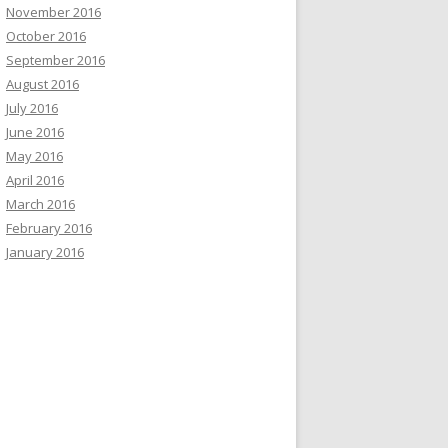
November 2016
October 2016
September 2016
August 2016
July 2016
June 2016
May 2016
April 2016
March 2016
February 2016
January 2016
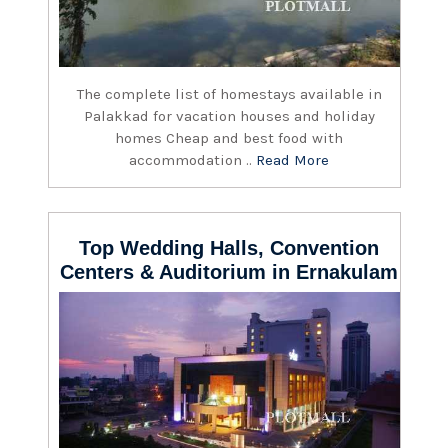
The complete list of homestays available in
Palakkad for vacation houses and holiday
homes Cheap and best food with
accommodation ..
Read More
Top Wedding Halls, Convention
Centers & Auditorium in Ernakulam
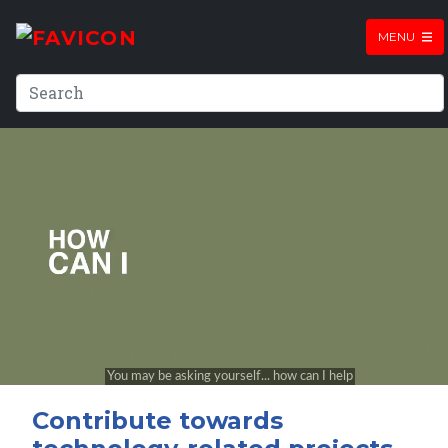
MENU
Contribute towards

==*==

- [WHAT YOU HAVE TO DO]: When you restate the listing, keep every word as it is and drop the pictures.

- [RESULT OF THE TASK]:
November 2016
October 2016
September 2016
August 2016
July 2016
June 2016
May 2016
April 2016
March 2016
February 2016
January 2016
The complete list of homestays available in
Palakkad for vacation houses and holiday
homes Cheap and best food with
accommodation ..
Read More
Top Wedding Halls, Convention
Centers & Auditorium in Ernakulam
MENU
Contribute towards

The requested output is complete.